Di cosa è sintomo il fatto che 5 degli ultimi 6 segretari (Walter Veltroni, Pierluigi Bersani, Guglielmo Epifani, Matteo Renzi e Maurizio Martina) sono usciti dal Pd o hanno lasciato la politica?

«È accaduto perché il disegno veltroniano del partito a vocazione maggioritaria è fallito. Il bipolarismo è naufragato e alcuni ex segretari hanno creato nuove formazioni, dando vita a una disseminazione pulviscolare della sinistra che è il derivato del clima di rissa permanente che c’è nel Pd».

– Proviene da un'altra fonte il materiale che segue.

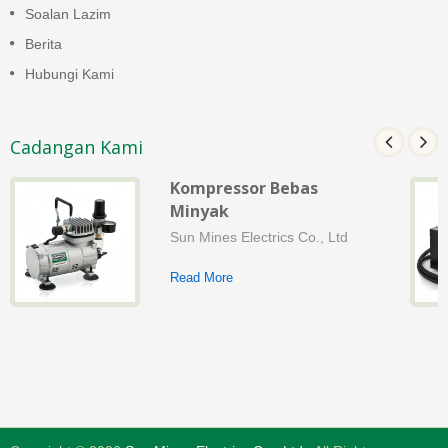
Soalan Lazim
Berita
Hubungi Kami
Cadangan Kami
Kompressor Bebas
Minyak
Sun Mines Electrics Co., Ltd
Read More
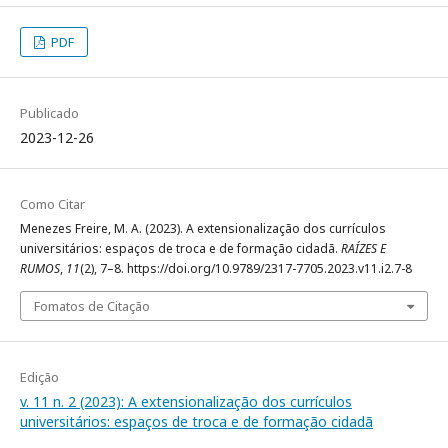
PDF
Publicado
2023-12-26
Como Citar
Menezes Freire, M. A. (2023). A extensionalização dos currículos
universitários: espaços de troca e de formação cidadã.
RAÍZES E
RUMOS
,
11
(2), 7–8. https://doi.org/10.9789/2317-7705.2023.v11.i2.7-8
Fomatos de Citação
Edição
v. 11 n. 2 (2023): A extensionalização dos currículos
universitários: espaços de troca e de formação cidadã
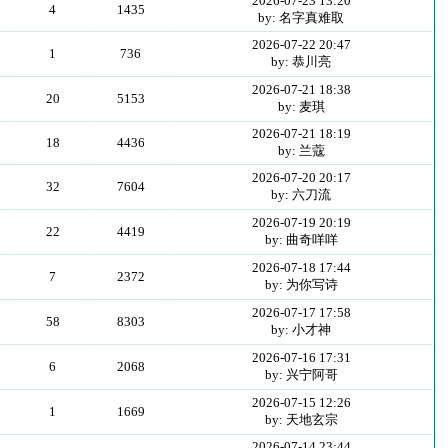
2026-07-23 13:20
4
1435
by: 名字真难取
2026-07-22 20:47
1
736
by: 恭川亮
2026-07-21 18:38
20
5153
by: 麦琪
2026-07-21 18:19
18
4436
by: 兰蔻
2026-07-20 20:17
32
7604
by: 六刀流
2026-07-19 20:19
22
4419
by: 曲奇咩咩
2026-07-18 17:44
7
2372
by: 为你写诗
2026-07-17 17:58
58
8303
by: 小才神
2026-07-16 17:31
6
2068
by: 兴宁阿哥
2026-07-15 12:26
1
1669
by: 天地玄宗
2026-07-14 23:44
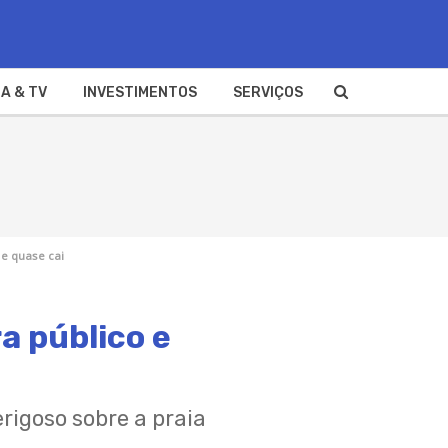
A & TV
INVESTIMENTOS
SERVIÇOS
 e quase cai
a público e
igoso sobre a praia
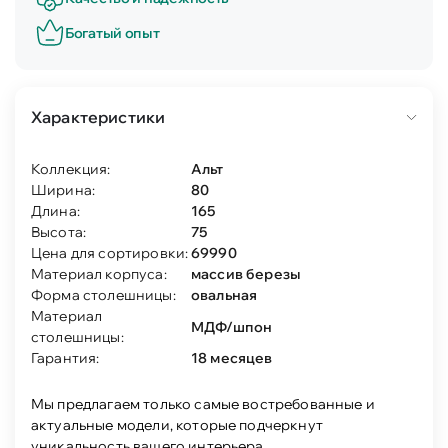
Богатый опыт
Характеристики
Коллекция:
Альт
Ширина:
80
Длина:
165
Высота:
75
Цена для сортировки:
69990
Материал корпуса:
массив березы
Форма столешницы:
овальная
Материал
МДФ/шпон
столешницы:
Гарантия:
18 месяцев
Мы предлагаем только самые востребованные и
актуальные модели, которые подчеркнут
уникальность вашего интерьера.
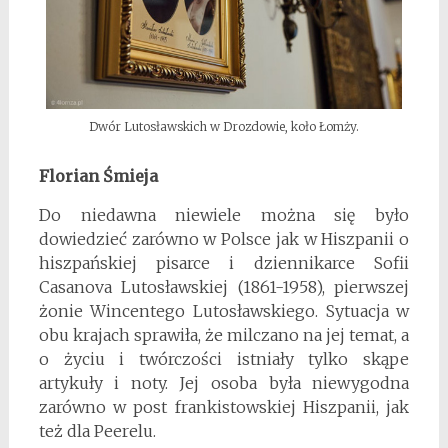
Dwór Lutosławskich w Drozdowie, koło Łomży.
Florian Śmieja
Do niedawna niewiele można się było
dowiedzieć zarówno w Polsce jak w Hiszpanii o
hiszpańskiej pisarce i dziennikarce Sofii
Casanova Lutosławskiej (1861-1958), pierwszej
żonie Wincentego Lutosławskiego. Sytuacja w
obu krajach sprawiła, że milczano na jej temat, a
o życiu i twórczości istniały tylko skąpe
artykuły i noty. Jej osoba była niewygodna
zarówno w post frankistowskiej Hiszpanii, jak
też dla Peerelu.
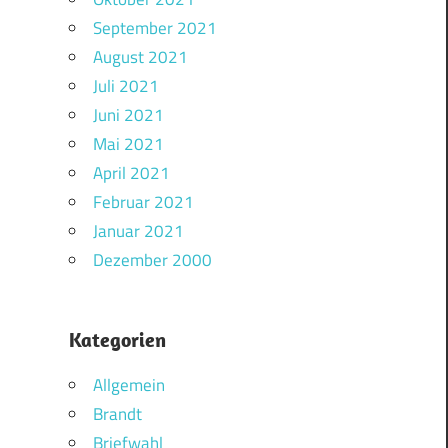
September 2021
August 2021
Juli 2021
Juni 2021
Mai 2021
April 2021
Februar 2021
Januar 2021
Dezember 2000
Kategorien
Allgemein
Brandt
Briefwahl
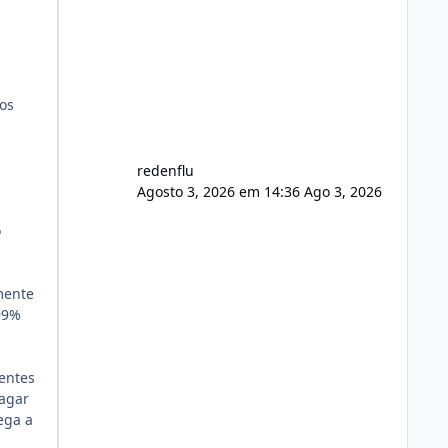
agora com filtros para ajudar o
usuário. Ajuste no valor de renovação
de registro de domínio Ajuste
assinatura n
mos
redenflu
Agosto 3, 2026 em 14:36
Ago 3, 2026
o
mente
99%
ientes
agar
ega a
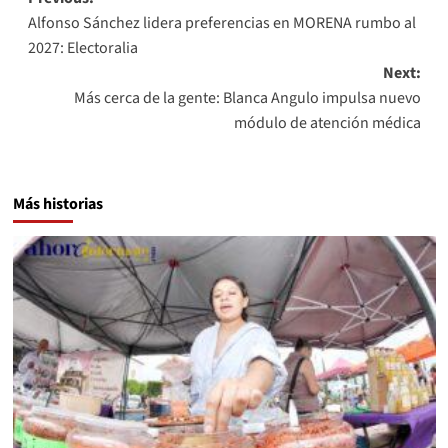
Post
Alfonso Sánchez lidera preferencias en MORENA rumbo al
navigation
2027: Electoralia
Next:
Más cerca de la gente: Blanca Angulo impulsa nuevo
módulo de atención médica
Más historias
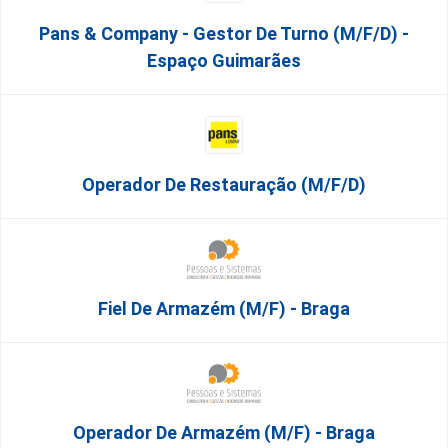
Pans & Company - Gestor De Turno (m/f/d) -
Espaço Guimarães
Operador De Restauração (m/f/d)
Fiel De Armazém (m/f) - Braga
Operador De Armazém (m/f) - Braga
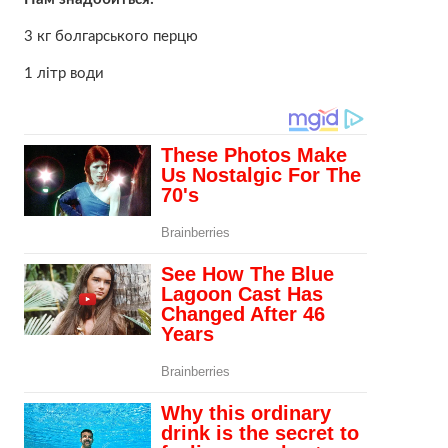
3 кг болгарського перцю
1 літр води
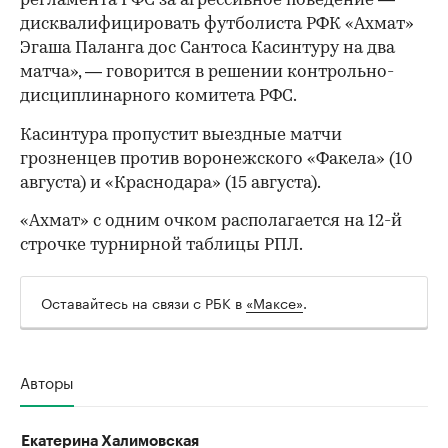
регламента РФС за агрессивное поведение —
дисквалифицировать футболиста РФК «Ахмат»
Эгаша Паланга дос Сантоса Касинтуру на два
матча», — говорится в решении контрольно-
дисциплинарного комитета РФС.
Касинтура пропустит выездные матчи
грозненцев против воронежского «Факела» (10
августа) и «Краснодара» (15 августа).
«Ахмат» с одним очком располагается на 12-й
строчке турнирной таблицы РПЛ.
Оставайтесь на связи с РБК в
«Максе»
.
00:00
/
00:00
Авторы
Екатерина Халимовская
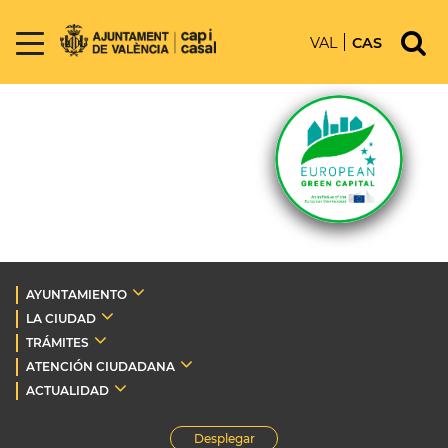
VAL
CAS
AYUNTAMIENTO
LA CIUDAD
TRÁMITES
ATENCIÓN CIUDADANA
ACTUALIDAD
Desplegar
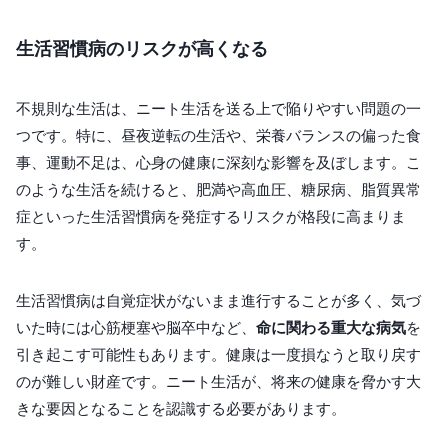
生活習慣病のリスクが高くなる
不規則な生活は、ニート生活を送る上で陥りやすい問題の一
つです。特に、昼夜逆転の生活や、栄養バランスの偏った食
事、運動不足は、心身の健康に深刻な影響を及ぼします。こ
のような生活を続けると、肥満や高血圧、糖尿病、脂質異常
症といった生活習慣病を発症するリスクが格段に高まりま
す。
生活習慣病は自覚症状がないまま進行することが多く、気づ
いた時には心筋梗塞や脳卒中など、
命に関わる重大な病気
を
引き起こす可能性もあります。健康は一度損なうと取り戻す
のが難しい財産です。ニート生活が、将来の健康を脅かす大
きな要因となることを認識する必要があります。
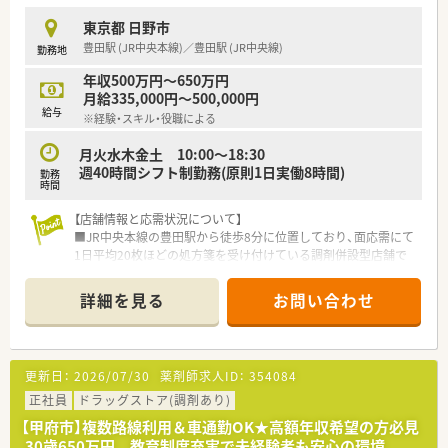
時短勤務ができるよう変更予定です。
東京都 日野市
■年間休日が120日とワークライフバランスが整っています
豊田駅 (JR中央本線)／豊田駅 (JR中央線)
勤務地
■日用品から常備薬まで、従業員割引制度など嬉しいメリットも
たくさんあります！
年収500万円～650万円
月給335,000円～500,000円
給与
※経験・スキル・役職による
月火水木金土 10:00～18:30
週40時間シフト制勤務(原則1日実働8時間)
勤務
時間
【店舗情報と応需状況について】
■JR中央本線の豊田駅から徒歩8分に位置しており、面応需にて
1日平均20枚ほどの処方箋を受け付けている調剤併設型店舗で
す。
■薬剤師は常勤1名とパート3名が在籍しており、近隣の医療機
詳細を見る
お問い合わせ
関から多岐にわたる科目の処方箋を安定して応需しているのが
特徴です。
■広域からの処方箋を受け付ける面対応のスタイルであるため、
特定の科目に偏ることなく幅広い調剤スキルを磨くことが可能
更新日：
2026/07/30
薬剤師求人ID：
354084
な環境です。
正社員
ドラッグストア(調剤あり)
【法人特徴について】
【甲府市】複数路線利用＆車通勤OK★高額年収希望の方必見
■関東と東海エリアの住宅街を中心に700店舗以上を展開して
30歳650万円 教育制度充実で未経験者も安心の環境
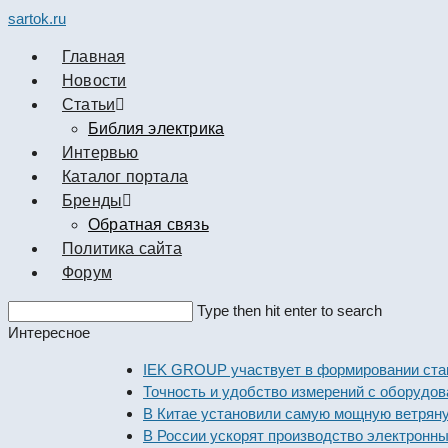
sartok.ru
Главная
Новости
Cтатьи
Библия электрика
Интервью
Каталог портала
Бренды
Обратная связь
Политика сайта
Форум
Search
Type then hit enter to search
this
Интересное
website
IEK GROUP участвует в формировании стандарто
Точность и удобство измерений с оборудованием 
В Китае установили самую мощную ветряную эле
В России ускорят производство электронных ком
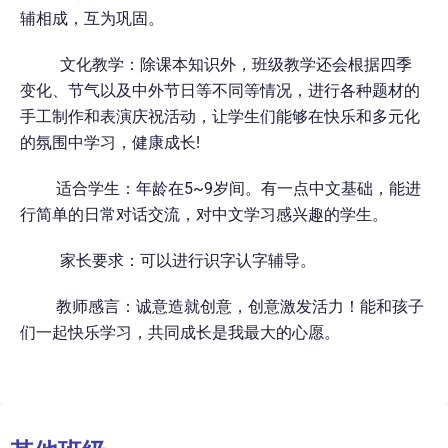
辅相成，互为巩固。
文化教学：除课本知识外，班级教学还会根据四季
变化、节气以及中外节日等不同等情况，进行各种题材的
手工制作和表演庆祝活动，让学生们能够在快乐和多元化
的氛围中学习，健康成长!
适合学生：年龄在5~9岁间。有一点中文基础，能进
行简单的日常对话交流，对中文学习感兴趣的学生。
家长要求：可以进行识字认字辅导。
教师感言：诚意造就创意，创意激发活力！能和孩子
们一起快乐学习，共同成长是我最大的心愿。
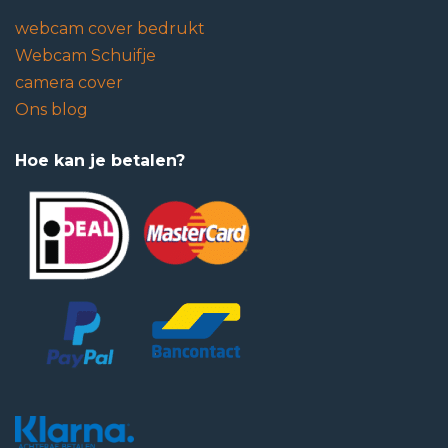
webcam cover bedrukt
Webcam Schuifje
camera cover
Ons blog
Hoe kan je betalen?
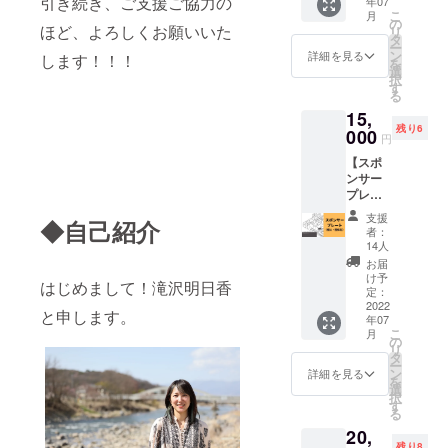
引き続き、ご支援ご協力の
年07
で過ご
2022年
Fuji(ル
＊交通
こ
月
す極上
12月31
の
ジュ
費は自
ほど、よろしくお願いいた
リ
の
日ま
タ
ドゥ ポ
己負担
ー
KOKYU
で） ※
ン
ム_サン
詳細を見る
です
します！！！
を
体験】
複数枚
選
フジ)
【内
択
東信地
同時利
す
・佐久
容】 ・
る
域でク
用可
穂テロ
お礼の
15,
ラフト
ワール
メール
残り6
ビール
000
ポム ド
・マイ
円
のお仕
ムー
ボトル
【スポ
事をし
ス
キー
ンサー
てい
Sakuho
パーを
プレー
る、又
Terroir
作る
ト（個
吉康太
Le
ワーク
支援
◆自己紹介
人・団
さん
Pomme
者：
ショッ
体
（あだ
14人
du
プに参
名）】
名：ま
Mousse
お届
加でき
・お礼
たきっ
け予
・
る権利
はじめまして！滝沢明日香
のメー
ちゃ
定：
KOKYU
・ボト
ル ・メ
2022
ん）プ
ドリン
ルキー
と申します。
年07
ニュー
レゼン
クチ
パーを
こ
月
を記入
ツ企
の
ケット
作った
リ
する黒
画。 東
タ
（１杯
日から
ー
板に、
信地域
ン
詳細を見る
ご提供
１年
を
お名前
は豊か
選
券）期
間、何
択
を印字
な自然
す
限：
回でも
る
させて
を背景
2022年
チェイ
20,
いただ
に、ク
12月31
サーを
残り8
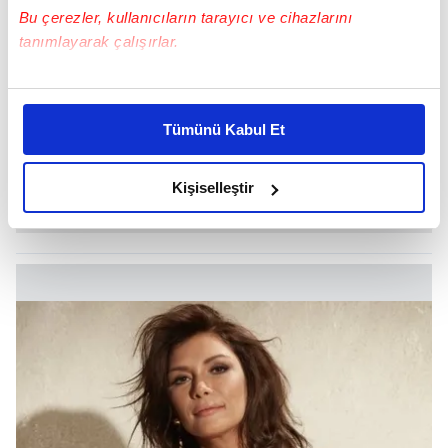
Bu çerezler, kullanıcıların tarayıcı ve cihazlarını
tanımlayarak çalışırlar.
Bu çerezlere izin vermeniz halinde sizlere özel
kişiselleştirilmiş reklamlar sunabilir, sayfalarımızda sizlere
Tümünü Kabul Et
daha iyi reklam deneyimi yaşatabiliriz. Bunu yaparken
amacımızın size daha iyi bir reklam deneyimi sunmak
olduğunu ve sizlere en iyi içerikleri sunabilmek adına
Kişiselleştir
elimizden gelen çabayı gösterdiğimizi ve bu noktada,
reklamların maliyetlerimizi karşılamak noktasında tek gelir
kalemimiz olduğunu sizlere hatırlatmak isteriz.
Her halükârda, kullanıcılar, bu çerezlere izin vermedikleri
takdirde, kullanıcılara hedefli reklamlar
gösterilmeyecektir."
Sizlere daha iyi bir hizmet sunabilmek için İnternet
Sitemizde kendimize ve üçüncü kişilere ait çerezler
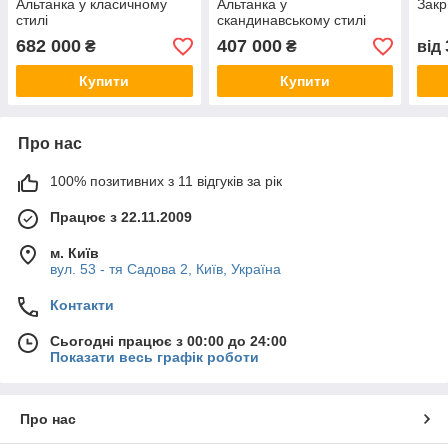
Альтанка у класичному
Альтанка у
Закр
стилі
скандинавському стилі
682 000
407 000
₴
₴
від
Купити
Купити
Про нас
100% позитивних з 11 відгуків за рік
Працює з 22.11.2009
м. Київ
вул. 53 - тя Садова 2, Київ, Україна
Контакти
Сьогодні працює з 00:00 до 24:00
Показати весь графік роботи
Про нас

Degli ex segretari resiste solo Franceschini perché punta al Quirinale?

«Non credo. Franceschini è un dirigente post dc molto laico che gestisce il potere con intelligenza e duttilità».

Franceschini, Letta, Mattarella: si consolida l’asse della vecchia sinistra Dc?

«Che nel Pd le culture Dc siano sopravvissute meglio delle culture ex comuniste è un dato di fatto».

Ha ragione Alberto Asor Rosa quando dice che la connotazione «di sinistra» nelle forze politiche attuali è assente perché hanno smarrito il «rapporto con le classi popolari»?

«Apprezzo Asor Rosa come studioso, ma politicamente non ha mai ragione. Le classi popolari non esistono. Esistono i poveri, i disagiati, gli sfruttati, ma ognuno è un singolo soggetto che ha a che fare con il proprio bisogno. Se si pensa di classificarlo in uno schema si ha una visione ottocentesca. Se fosse così semplice, basterebbe trovarle le classi popolari, per organizzarle. Ma nessuno le trova».

Ha da poco pubblicato Come si cambia. Cronache dall’anno zero, una riflessione sull’anno della pandemia che ha modificato il nostro vivere. Com’è cambiato Claudio Velardi?

«Rifletto molto di più su me stesso e do meno importanza agli aspetti pubblici dell’esistenza. Anche questa è una forma di emancipazione dalla sinistra, la quale tende a pensare che le cose della politica siano più importanti di quelle che riguardano la quotidianità delle persone. Mi curo di più di ciò che conta, la mia salute, la mia famiglia. Di politica mi occupo per diletto, ma sempre di meno».